Structure, function and regulation of unidirectional microtubule based motor proteins

The Pfister lab investigates the mechanisms that underlie intracellular transport, in particular the microtubule-based movements driven by the motor protein cytoplasmic dynein.   Defects in dynein function have a role in the development of cancer.  They can result in a failure to properly assemble the mitotic spindle, to properly regulate the spindle checkpoint, or to separate chromosomes which lead to chromosome loss and polyploidy, and the development of tumorogenesis.  Dynein is responsible for the proper localization of the tumor suppressor protein p53.  In addition to its roles in mitosis, dynein is responsible for the positioning of the nucleus during cell migration; the movement of membranous organelles; and the transport or localization of many signal transduction proteins, mRNAs, and viruses.  Dynein is the motor which moves growth factors and their receptors (Trks) from the synapse to the nucleus, an important step in neuronal and synaptic differentiation and maintenance. 

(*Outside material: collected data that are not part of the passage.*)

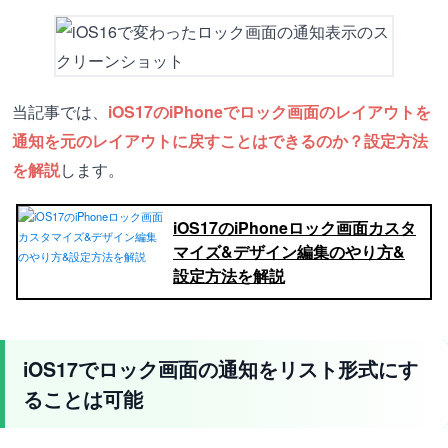
当記事では、
iOS17のiPhoneでロック画面のレイアウトを
通知を元のレイアウトに戻すことはできるのか？設定方法
を解説
します。
iOS17のiPhoneロック画面カスタ
マイズ&デザイン編集のやり方&
設定方法を解説
iOS17でロック画面の通知をリスト形式にす
ることは可能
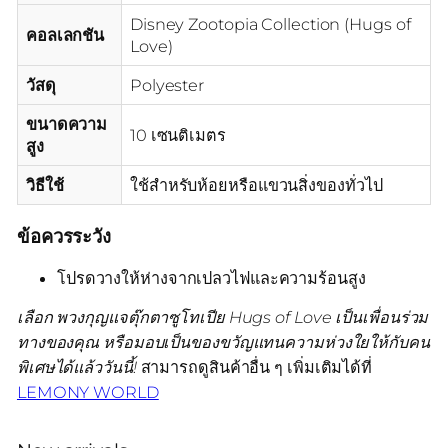
Disney Zootopia Collection (Hugs of
คอลเลกชัน
Love)
วัสดุ
Polyester
ขนาดความ
10 เซนติเมตร
สูง
วิธีใช้
ใช้สำหรับห้อยหรือแขวนสิ่งของทั่วไป
ข้อควรระวัง
โปรดวางให้ห่างจากเปลวไฟและความร้อนสูง
เลือก พวงกุญแจตุ๊กตาซูโทเปีย Hugs of Love เป็นเพื่อนร่วม
ทางของคุณ หรือมอบเป็นของขวัญแทนความห่วงใยให้กับคน
พิเศษได้แล้ววันนี้!
สามารถดูสินค้าอื่น ๆ เพิ่มเติมได้ที่
LEMONY WORLD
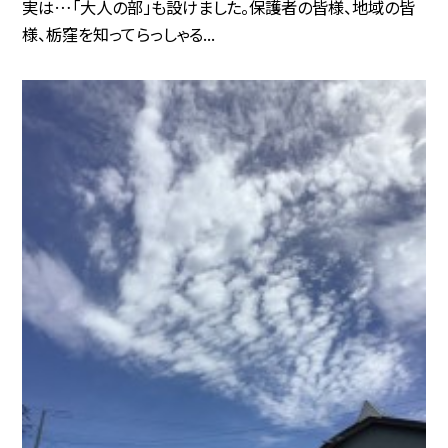
実は…「大人の部」も設けました。保護者の皆様、地域の皆
様、栃窪を知ってらっしゃる...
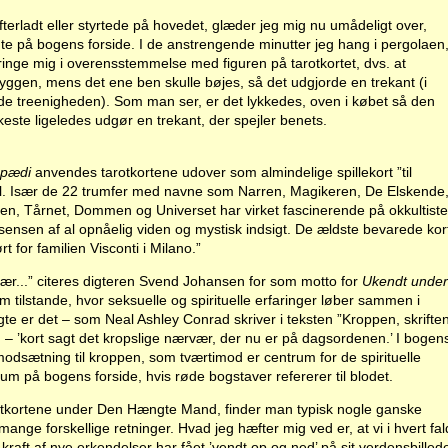
terladt eller styrtede på hovedet, glæder jeg mig nu umådeligt over,
endte på bogens forside. I de anstrengende minutter jeg hang i pergolaen
bringe mig i overensstemmelse med figuren på tarotkortet, dvs. at
ggen, mens det ene ben skulle bøjes, så det udgjorde en trekant (i
e treenigheden). Som man ser, er det lykkedes, oven i købet så den
ste ligeledes udgør en trekant, der spejler benets.
opædi
anvendes tarotkortene udover som almindelige spillekort ”til
l. Især de 22 trumfer med navne som Narren, Magikeren, De Elskende
 Tårnet, Dommen og Universet har virket fascinerende på okkultiste
ssensen af al opnåelig viden og mystisk indsigt. De ældste bevarede kor
rt for familien Visconti i Milano.”
ær...” citeres digteren Svend Johansen for som motto for
Ukendt under
m tilstande, hvor seksuelle og spirituelle erfaringer løber sammen i
igte er det – som Neal Ashley Conrad skriver i teksten ”Kroppen, skrifte
) – ’kort sagt det kropslige nærvær, der nu er på dagsordenen.’ I bogen
 modsætning til kroppen, som tværtimod er centrum for de spirituelle
rum på bogens forside, hvis røde bogstaver refererer til blodet.
arotkortene under Den Hængte Mand, finder man typisk nogle ganske
 mange forskellige retninger. Hvad jeg hæfter mig ved er, at vi i hvert fal
kraft af nye erkendelser har fået ’vendt op og ned’ på sit verdensbilled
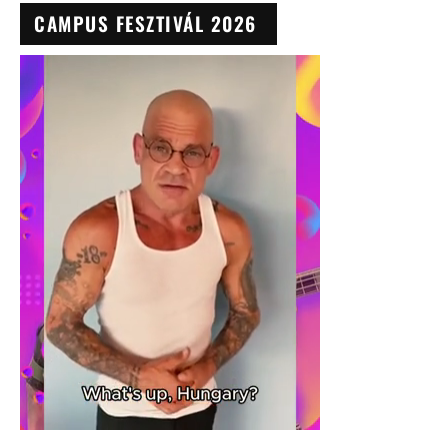
CAMPUS FESZTIVÁL 2026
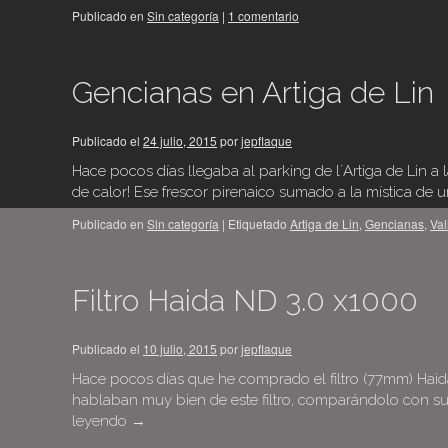
Publicado en
Sin categoría
|
1 comentario
Gencianas en Artiga de Lin
Publicado el
24 julio, 2015
por
jepflaque
Hace pocos días llegaba al parking de l´Artiga de Lin 
de calor! Ese frescor pirenaico sumado a la mística de 
Publicado en
Sin categoría
|
Etiquetado
Artiga de Lin
,
Gencianas
,
Val
Filtro Haida ND 3.0 x1000
Publicado el
10 julio, 2015
por
jepflaque
Hace pocos días que he comprado el filtro (77mm) Haida
hablaban muy bien de este filtro, comparándolo con su
leyendo
→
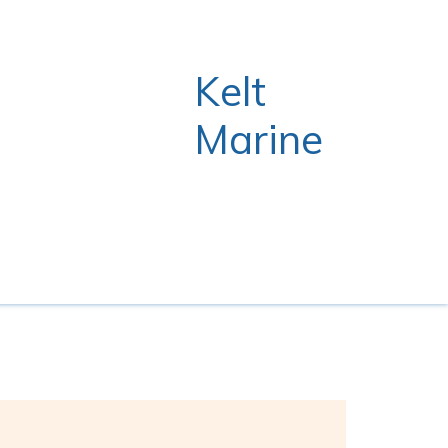
Kelt
Marine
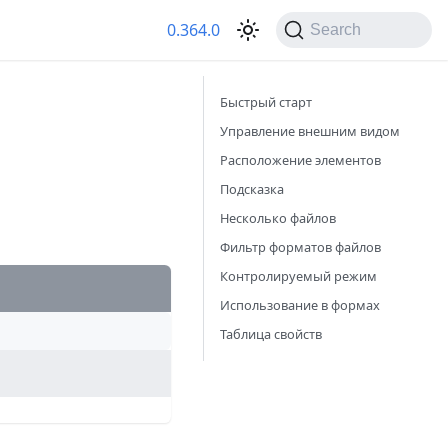
0.364.0
Search
Быстрый старт
Управление внешним видом
Расположение элементов
Подсказка
Несколько файлов
Фильтр форматов файлов
Контролируемый режим
Использование в формах
Таблица свойств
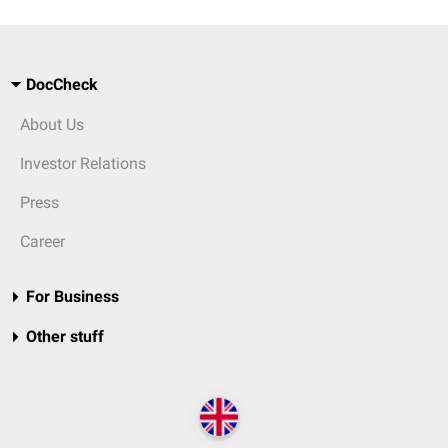
DocCheck
About Us
Investor Relations
Press
Career
For Business
Other stuff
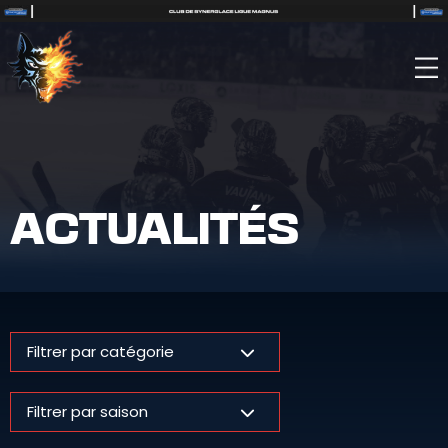
ACTUALITÉS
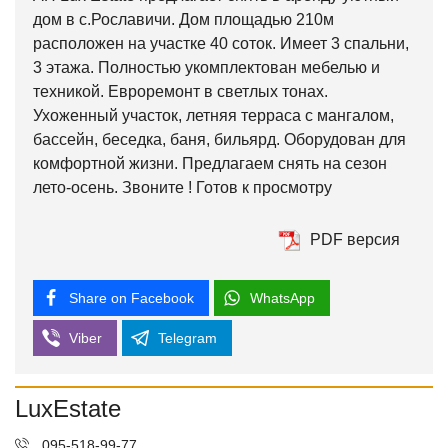
дом в с.Рославичи. Дом площадью 210м
расположен на участке 40 соток. Имеет 3 спальни,
3 этажа. Полностью укомплектован мебелью и
техникой. Евроремонт в светлых тонах.
Ухоженный участок, летняя терраса с мангалом,
бассейн, беседка, баня, бильярд. Оборудован для
комфортной жизни. Предлагаем снять на сезон
лето-осень. Звоните ! Готов к просмотру
PDF версия
Share on Facebook
WhatsApp
Viber
Telegram
LuxEstate
095-518-99-77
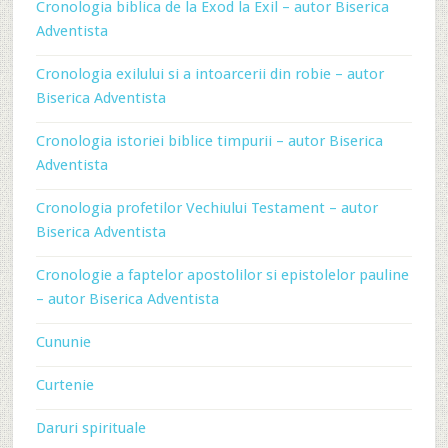
Cronologia biblica de la Exod la Exil – autor Biserica
Adventista
Cronologia exilului si a intoarcerii din robie – autor
Biserica Adventista
Cronologia istoriei biblice timpurii – autor Biserica
Adventista
Cronologia profetilor Vechiului Testament – autor
Biserica Adventista
Cronologie a faptelor apostolilor si epistolelor pauline
– autor Biserica Adventista
Cununie
Curtenie
Daruri spirituale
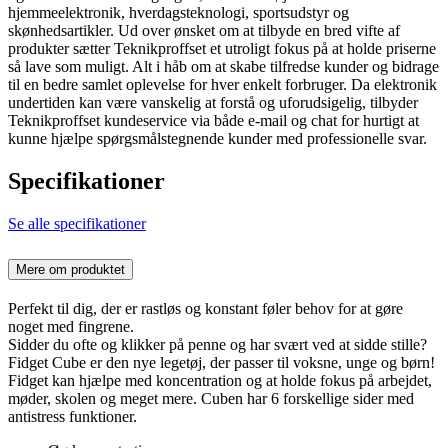
hjemmeelektronik, hverdagsteknologi, sportsudstyr og
skønhedsartikler. Ud over ønsket om at tilbyde en bred vifte af
produkter sætter Teknikproffset et utroligt fokus på at holde priserne
så lave som muligt. Alt i håb om at skabe tilfredse kunder og bidrage
til en bedre samlet oplevelse for hver enkelt forbruger. Da elektronik
undertiden kan være vanskelig at forstå og uforudsigelig, tilbyder
Teknikproffset kundeservice via både e-mail og chat for hurtigt at
kunne hjælpe spørgsmålstegnende kunder med professionelle svar.
Specifikationer
Se alle specifikationer
Mere om produktet
Perfekt til dig, der er rastløs og konstant føler behov for at gøre
noget med fingrene.
Sidder du ofte og klikker på penne og har svært ved at sidde stille?
Fidget Cube er den nye legetøj, der passer til voksne, unge og børn!
Fidget kan hjælpe med koncentration og at holde fokus på arbejdet,
møder, skolen og meget mere. Cuben har 6 forskellige sider med
antistress funktioner.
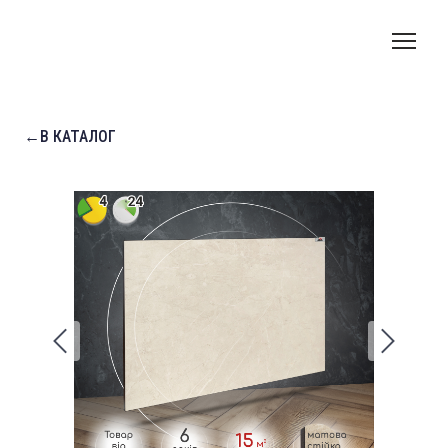
←В КАТАЛОГ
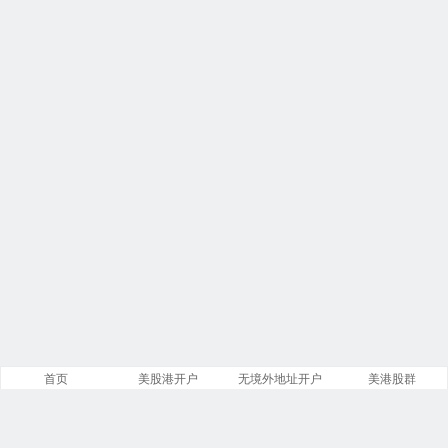
首页
美股港开户
无境外地址开户
美港股群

The lab uses two model systems, the mitotic spindle and mammalian axonal transport to understand how dynein is regulated to accomplish its many functions.  The lab has found that there are multiple gene products for 4 of the dynein subunits which are involved in cargo binding (there is only one gene for the motor domain).  These studies have identified specific roles for the some of the subunit isoforms.  One dynein subunit binds the spindle checkpoint protein Bub3 and that led to an investigation of dynein's role in the inactivation of the checkpoint and the transport of checkpoint proteins from the kinetochore to the spindle pole.  The lab has developed cell lines with the stable expression of GFP-dynein.  Thus for the first time the properties of mammalian dynein can be directly studied in vivo.   A collaboration has been established to use purified GFP-dynein to study the properties of single dynein molecules in vitro.   Phosphorylation of several of the subunits in vivo has been characterized, including those of the cargo binding domain and the motor subunit.  In another collaboration, the role of dynein in the transport of Adenovirus to the nucleus is being investigated, work important for understanding basic mechanisms utilized in viral mediated gene therapy.